• _INPUT_:
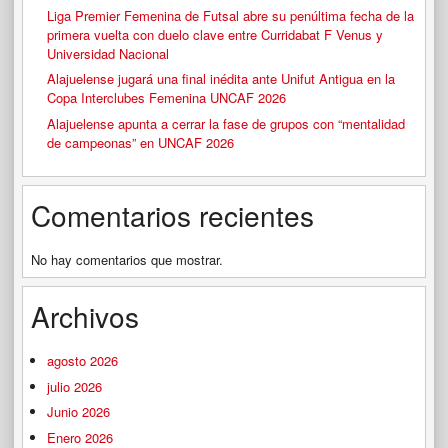
Liga Premier Femenina de Futsal abre su penúltima fecha de la
primera vuelta con duelo clave entre Curridabat F Venus y
Universidad Nacional
Alajuelense jugará una final inédita ante Unifut Antigua en la
Copa Interclubes Femenina UNCAF 2026
Alajuelense apunta a cerrar la fase de grupos con “mentalidad
de campeonas” en UNCAF 2026
Comentarios recientes
No hay comentarios que mostrar.
Archivos
agosto 2026
julio 2026
Junio 2026
Enero 2026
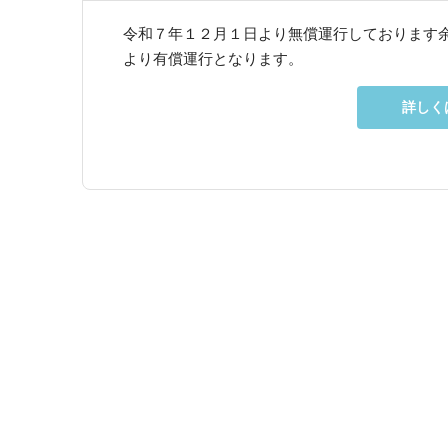
令和７年１２月１日より無償運行しております
より有償運行となります。
詳しく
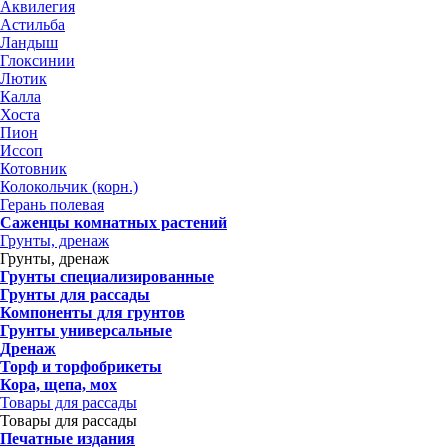
Аквилегия
Астильба
Ландыш
Глоксинии
Лютик
Калла
Хоста
Пион
Иссоп
Котовник
Колокольчик (корн.)
Герань полевая
Саженцы комнатных растений
Грунты, дренаж
Грунты, дренаж
Грунты специализированные
Грунты для рассады
Компоненты для грунтов
Грунты универсальные
Дренаж
Торф и торфобрикеты
Кора, щепа, мох
Товары для рассады
Товары для рассады
Печатные издания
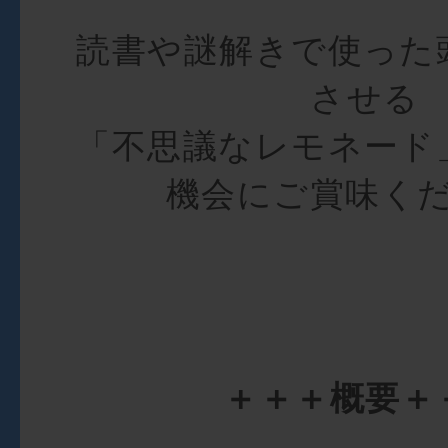
読書や謎解きで使った
させる
「不思議なレモネード
機会にご賞味く
＋＋＋概要＋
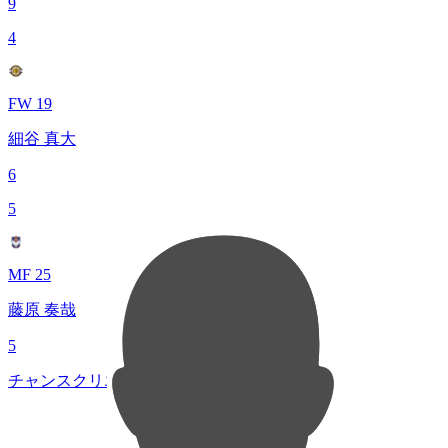
9
4
FW 19
細谷 真大
6
5
MF 25
藤原 奏哉
5
チャンスクリエイト総数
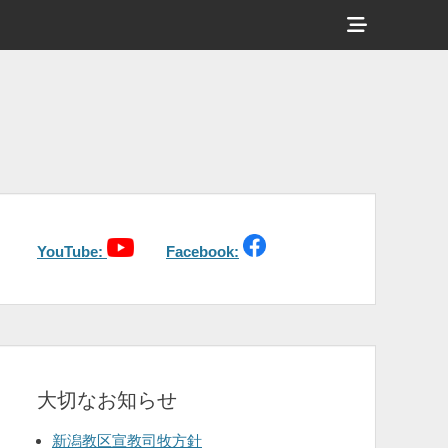
ヘ
ッ
ダ
ー
サ
イ
ド
バ
YouTube:
Facebook:
ー
コ
ン
テ
大切なお知らせ
ン
ツ
新潟教区宣教司牧方針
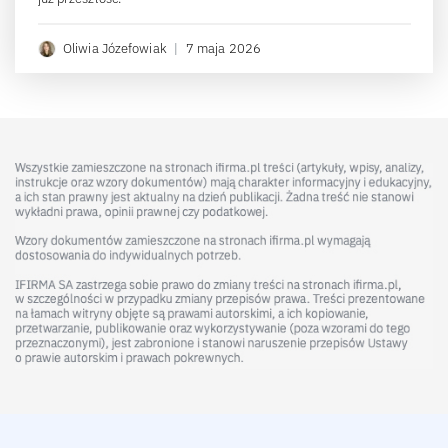
Oliwia Józefowiak
|
7 maja 2026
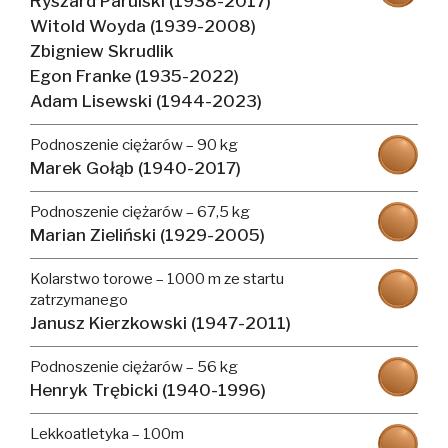
Ryszard Parulski (1938-2017)
Witold Woyda (1939-2008)
Zbigniew Skrudlik
Egon Franke (1935-2022)
Adam Lisewski (1944-2023)
Podnoszenie ciężarów – 90 kg
Marek Gołąb (1940-2017)
Podnoszenie ciężarów – 67,5 kg
Marian Zieliński (1929-2005)
Kolarstwo torowe – 1000 m ze startu
zatrzymanego
Janusz Kierzkowski (1947-2011)
Podnoszenie ciężarów – 56 kg
Henryk Trębicki (1940-1996)
Lekkoatletyka – 100m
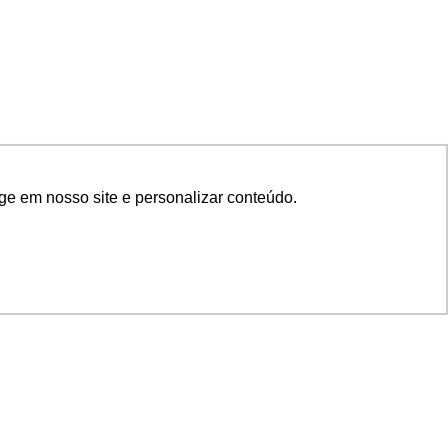
ge em nosso site e personalizar conteúdo.
SIGA NOSSAS REDES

• _PROBLEM TO WORK ON_:
Extract every line of the records above that contains the word "Femenina".

• _FINISHED EXERCISE_:
Liga Premier Femenina de Futsal abre su penúltima fecha de la
Copa Interclubes Femenina UNCAF 2026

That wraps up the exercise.